| Schiele, Egon Biography
Austrian Expressionist painter, draftsman, and printmaker noted for the eroticism of his figurative works.
Schiele's work helped define an Austrian version of expressionism, an art movement that had recently gained hold in Germany. Expressionism advocated distortion or exaggeration to express a personal or emotional vision. Schiele's interest in expressionism was inspired by the work of Dutch artist Vincent van Gogh, French artist Paul Gauguin, and the German expressionist group Der Blaue Reiter (The Blue Rider), with whom he exhibited briefly in 1912.
Born in Tullin, near Vienna, Egon Schiele was accepted to Vienna's Academy of Fine Arts at the age of 16. In 1907 Egon Schiele became a close friend and admirer of Austrian artist Gustav Klimt. Egon Schiele's early work emulated Klimt's elegantly ornamental art nouveau style. Although this influence remained evident in the decorative patterns with which Egon Schiele depicted clothing and landscapes, Schiele soon developed his own more expressive style of distorted outlines. In 1909 Schiele led a small group of students who sought creative freedom from the Academy and formed the Neukunstgruppe (New Art Group). That same year Egon Schiele showed several oil paintings at Vienna's International Art Exhibition of 1909, at the age of just 19.
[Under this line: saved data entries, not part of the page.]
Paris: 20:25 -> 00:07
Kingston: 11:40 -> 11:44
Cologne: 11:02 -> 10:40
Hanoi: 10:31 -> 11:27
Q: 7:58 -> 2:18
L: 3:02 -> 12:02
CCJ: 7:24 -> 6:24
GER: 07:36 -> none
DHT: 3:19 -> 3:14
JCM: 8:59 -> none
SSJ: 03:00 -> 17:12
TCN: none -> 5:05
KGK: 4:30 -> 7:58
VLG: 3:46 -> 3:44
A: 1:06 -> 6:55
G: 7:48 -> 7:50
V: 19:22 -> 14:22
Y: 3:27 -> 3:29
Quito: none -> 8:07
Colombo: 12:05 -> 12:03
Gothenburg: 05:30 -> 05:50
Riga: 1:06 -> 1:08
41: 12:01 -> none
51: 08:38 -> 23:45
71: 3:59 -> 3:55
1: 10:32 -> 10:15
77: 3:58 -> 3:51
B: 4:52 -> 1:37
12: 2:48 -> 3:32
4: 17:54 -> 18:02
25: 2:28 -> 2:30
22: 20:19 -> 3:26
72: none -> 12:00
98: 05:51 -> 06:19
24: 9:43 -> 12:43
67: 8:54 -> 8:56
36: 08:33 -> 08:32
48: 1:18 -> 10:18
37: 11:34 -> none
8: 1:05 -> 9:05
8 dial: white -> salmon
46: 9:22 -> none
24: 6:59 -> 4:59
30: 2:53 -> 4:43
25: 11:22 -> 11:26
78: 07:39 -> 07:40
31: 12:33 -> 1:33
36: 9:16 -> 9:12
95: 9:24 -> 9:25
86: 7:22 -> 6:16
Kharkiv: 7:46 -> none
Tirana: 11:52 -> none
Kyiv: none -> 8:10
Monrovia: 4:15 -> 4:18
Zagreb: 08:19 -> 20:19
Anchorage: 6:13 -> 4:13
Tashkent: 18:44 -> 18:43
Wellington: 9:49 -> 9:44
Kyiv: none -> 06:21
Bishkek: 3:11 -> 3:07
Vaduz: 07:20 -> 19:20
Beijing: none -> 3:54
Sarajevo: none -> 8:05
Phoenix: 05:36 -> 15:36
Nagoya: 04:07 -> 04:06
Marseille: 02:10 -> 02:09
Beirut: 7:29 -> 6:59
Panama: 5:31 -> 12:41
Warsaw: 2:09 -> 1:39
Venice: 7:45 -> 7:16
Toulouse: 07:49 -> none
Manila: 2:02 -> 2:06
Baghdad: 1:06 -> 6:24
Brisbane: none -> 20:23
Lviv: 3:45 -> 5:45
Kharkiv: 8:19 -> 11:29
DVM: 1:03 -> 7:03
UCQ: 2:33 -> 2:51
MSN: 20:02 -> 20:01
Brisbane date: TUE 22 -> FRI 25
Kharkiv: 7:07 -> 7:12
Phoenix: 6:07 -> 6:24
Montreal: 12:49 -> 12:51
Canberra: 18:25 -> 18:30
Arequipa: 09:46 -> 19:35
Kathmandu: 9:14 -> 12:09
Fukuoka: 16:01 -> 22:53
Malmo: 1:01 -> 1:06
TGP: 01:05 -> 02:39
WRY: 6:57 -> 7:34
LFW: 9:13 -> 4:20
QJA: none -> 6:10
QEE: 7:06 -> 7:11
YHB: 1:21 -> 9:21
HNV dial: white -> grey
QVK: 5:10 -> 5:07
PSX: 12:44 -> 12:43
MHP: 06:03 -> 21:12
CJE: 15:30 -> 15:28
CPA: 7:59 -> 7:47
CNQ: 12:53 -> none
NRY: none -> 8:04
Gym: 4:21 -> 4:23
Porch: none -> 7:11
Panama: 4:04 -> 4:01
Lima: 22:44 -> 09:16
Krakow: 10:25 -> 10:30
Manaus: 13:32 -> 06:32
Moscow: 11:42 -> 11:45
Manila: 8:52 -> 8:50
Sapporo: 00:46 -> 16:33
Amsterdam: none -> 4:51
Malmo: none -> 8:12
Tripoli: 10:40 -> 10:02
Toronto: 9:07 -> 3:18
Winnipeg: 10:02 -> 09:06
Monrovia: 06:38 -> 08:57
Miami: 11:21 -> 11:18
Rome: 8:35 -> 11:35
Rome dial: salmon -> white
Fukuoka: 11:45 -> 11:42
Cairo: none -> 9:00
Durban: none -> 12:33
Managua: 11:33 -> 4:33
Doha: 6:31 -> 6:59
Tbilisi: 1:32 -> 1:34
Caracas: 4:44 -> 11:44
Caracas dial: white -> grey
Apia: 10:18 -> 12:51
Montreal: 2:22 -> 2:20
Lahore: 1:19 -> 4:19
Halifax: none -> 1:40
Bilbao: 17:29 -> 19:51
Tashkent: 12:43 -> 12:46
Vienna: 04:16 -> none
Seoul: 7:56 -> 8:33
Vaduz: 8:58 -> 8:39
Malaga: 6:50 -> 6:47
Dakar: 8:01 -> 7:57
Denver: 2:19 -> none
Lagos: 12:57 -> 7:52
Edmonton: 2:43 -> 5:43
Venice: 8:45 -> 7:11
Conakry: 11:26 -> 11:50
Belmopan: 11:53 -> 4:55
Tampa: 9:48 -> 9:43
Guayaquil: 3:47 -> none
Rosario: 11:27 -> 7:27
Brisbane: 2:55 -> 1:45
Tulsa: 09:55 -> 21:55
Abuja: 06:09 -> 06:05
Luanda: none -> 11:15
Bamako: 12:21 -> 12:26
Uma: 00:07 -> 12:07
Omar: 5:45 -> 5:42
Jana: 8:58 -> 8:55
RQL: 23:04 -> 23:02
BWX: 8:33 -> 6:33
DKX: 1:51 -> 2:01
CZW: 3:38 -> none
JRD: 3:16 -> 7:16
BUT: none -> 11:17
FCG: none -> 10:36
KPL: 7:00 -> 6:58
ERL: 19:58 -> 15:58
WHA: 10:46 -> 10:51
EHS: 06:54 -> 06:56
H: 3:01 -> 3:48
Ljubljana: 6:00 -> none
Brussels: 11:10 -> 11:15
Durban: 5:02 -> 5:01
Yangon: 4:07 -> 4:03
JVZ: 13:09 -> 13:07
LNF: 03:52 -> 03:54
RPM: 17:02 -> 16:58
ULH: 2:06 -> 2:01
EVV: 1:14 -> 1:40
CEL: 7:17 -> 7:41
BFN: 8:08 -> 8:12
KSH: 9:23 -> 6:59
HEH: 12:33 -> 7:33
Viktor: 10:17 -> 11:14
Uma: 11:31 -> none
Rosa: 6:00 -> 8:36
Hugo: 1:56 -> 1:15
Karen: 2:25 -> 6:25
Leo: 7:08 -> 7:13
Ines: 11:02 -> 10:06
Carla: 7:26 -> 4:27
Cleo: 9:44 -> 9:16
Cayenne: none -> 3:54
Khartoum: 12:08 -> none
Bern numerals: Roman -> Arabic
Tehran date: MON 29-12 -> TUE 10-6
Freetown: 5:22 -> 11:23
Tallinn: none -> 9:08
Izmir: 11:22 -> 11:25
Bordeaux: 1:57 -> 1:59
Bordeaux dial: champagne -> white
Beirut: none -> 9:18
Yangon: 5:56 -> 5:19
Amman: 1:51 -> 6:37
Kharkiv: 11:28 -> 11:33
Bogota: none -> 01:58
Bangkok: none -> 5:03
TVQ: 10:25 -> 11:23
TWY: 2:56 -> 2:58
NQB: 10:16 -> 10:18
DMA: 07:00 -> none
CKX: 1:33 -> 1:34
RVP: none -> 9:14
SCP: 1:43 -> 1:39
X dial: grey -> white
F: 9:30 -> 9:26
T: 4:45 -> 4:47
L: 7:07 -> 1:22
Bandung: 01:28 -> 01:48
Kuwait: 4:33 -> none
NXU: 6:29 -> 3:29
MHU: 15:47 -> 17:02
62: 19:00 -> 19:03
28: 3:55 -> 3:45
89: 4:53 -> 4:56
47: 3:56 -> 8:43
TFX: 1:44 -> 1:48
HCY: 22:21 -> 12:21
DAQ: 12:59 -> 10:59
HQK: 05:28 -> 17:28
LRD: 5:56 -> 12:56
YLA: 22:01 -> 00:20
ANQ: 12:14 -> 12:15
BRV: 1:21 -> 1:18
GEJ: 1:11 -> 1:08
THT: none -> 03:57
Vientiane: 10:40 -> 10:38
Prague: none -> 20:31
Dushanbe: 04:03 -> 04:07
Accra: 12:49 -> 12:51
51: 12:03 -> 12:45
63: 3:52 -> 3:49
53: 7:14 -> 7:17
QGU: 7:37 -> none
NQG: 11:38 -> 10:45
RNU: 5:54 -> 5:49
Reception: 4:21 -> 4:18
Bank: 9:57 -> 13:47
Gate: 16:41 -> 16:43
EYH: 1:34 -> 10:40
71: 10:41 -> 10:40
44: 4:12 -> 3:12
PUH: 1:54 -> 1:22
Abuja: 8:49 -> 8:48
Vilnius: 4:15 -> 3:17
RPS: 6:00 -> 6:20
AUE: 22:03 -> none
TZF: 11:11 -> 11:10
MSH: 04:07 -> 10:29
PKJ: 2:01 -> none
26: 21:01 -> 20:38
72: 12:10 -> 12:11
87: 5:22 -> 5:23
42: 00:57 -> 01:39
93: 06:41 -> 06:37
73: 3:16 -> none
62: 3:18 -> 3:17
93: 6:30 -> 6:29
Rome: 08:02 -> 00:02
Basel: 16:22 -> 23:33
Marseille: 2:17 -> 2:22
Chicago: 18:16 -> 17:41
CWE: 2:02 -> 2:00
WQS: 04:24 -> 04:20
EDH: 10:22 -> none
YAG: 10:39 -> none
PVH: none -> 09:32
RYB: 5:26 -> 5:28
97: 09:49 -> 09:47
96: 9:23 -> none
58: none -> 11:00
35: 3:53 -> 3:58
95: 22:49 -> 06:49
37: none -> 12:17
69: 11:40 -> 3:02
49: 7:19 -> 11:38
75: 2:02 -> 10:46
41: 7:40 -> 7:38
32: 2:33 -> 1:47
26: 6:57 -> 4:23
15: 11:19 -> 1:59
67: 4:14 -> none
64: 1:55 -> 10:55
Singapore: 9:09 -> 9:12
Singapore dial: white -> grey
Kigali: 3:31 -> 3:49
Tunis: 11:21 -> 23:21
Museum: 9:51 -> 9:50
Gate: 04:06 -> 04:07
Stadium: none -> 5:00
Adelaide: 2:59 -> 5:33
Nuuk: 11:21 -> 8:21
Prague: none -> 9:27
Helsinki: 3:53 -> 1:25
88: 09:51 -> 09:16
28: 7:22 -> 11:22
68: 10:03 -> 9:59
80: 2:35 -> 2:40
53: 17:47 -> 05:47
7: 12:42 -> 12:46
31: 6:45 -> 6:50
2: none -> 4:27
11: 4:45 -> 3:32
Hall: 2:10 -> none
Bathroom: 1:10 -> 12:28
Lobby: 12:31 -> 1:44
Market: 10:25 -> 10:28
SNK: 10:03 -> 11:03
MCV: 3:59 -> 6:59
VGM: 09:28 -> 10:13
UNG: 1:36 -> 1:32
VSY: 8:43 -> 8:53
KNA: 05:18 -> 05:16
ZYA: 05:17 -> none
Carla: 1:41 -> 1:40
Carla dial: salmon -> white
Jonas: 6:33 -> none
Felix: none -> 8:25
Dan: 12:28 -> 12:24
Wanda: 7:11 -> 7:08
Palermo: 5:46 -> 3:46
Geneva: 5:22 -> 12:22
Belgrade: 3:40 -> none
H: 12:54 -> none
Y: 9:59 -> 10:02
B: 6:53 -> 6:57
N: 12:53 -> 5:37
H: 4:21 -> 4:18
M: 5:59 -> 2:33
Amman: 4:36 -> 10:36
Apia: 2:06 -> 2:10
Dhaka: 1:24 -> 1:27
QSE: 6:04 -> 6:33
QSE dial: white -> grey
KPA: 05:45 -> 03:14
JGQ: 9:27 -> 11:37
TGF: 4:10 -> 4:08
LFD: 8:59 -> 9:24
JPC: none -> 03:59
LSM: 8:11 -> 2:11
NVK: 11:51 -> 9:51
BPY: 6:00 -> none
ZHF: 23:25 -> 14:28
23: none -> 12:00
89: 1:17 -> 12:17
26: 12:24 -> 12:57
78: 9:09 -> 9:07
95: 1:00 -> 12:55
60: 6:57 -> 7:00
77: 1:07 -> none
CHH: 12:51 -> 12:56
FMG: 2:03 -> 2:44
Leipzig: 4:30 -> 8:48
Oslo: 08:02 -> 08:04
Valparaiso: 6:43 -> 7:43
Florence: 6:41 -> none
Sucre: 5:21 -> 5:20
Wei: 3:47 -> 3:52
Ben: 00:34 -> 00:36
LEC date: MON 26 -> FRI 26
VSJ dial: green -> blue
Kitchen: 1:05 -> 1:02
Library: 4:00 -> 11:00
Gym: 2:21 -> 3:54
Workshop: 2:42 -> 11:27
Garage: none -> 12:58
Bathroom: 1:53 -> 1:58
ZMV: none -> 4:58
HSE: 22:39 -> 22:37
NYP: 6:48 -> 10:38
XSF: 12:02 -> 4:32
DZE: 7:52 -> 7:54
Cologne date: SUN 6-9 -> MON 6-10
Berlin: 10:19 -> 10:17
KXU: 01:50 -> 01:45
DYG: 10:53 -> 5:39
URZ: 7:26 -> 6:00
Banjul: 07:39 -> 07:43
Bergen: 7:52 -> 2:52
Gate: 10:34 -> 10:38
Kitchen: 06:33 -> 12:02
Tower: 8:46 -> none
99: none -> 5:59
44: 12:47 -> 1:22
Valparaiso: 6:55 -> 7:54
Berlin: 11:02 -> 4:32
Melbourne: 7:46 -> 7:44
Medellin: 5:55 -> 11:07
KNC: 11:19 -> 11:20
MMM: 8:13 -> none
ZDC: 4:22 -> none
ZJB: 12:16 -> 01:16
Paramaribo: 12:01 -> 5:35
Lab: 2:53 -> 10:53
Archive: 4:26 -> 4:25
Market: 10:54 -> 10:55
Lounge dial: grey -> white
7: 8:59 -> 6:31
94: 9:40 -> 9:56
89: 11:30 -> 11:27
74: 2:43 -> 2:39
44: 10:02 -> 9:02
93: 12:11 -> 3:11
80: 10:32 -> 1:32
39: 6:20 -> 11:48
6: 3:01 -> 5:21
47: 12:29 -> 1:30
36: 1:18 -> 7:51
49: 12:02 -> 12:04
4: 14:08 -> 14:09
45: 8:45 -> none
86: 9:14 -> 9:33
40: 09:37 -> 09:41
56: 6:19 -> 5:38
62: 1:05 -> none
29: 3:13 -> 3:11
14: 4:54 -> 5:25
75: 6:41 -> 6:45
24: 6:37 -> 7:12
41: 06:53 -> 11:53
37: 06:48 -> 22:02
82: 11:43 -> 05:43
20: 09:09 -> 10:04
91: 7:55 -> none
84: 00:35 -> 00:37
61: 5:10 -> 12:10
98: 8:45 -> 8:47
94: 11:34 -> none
In 1911 Egon Schiele moved to the town of Krumau where he painted self-portraits, nudes, and landscapes. Local residents objected to the sexuality of his drawings, and after only three months he moved to Neulengbach, near Vienna. Schiele's disturbingly erotic works and use of very young girls for models led to his arrest and brief imprisonment in 1912 for corruption of minors.
Important works include The Self Seer (1911), The Cardinal and Nun (1912), and Embrace (1917). His landscapes exhibit the same febrile quality of colour and line.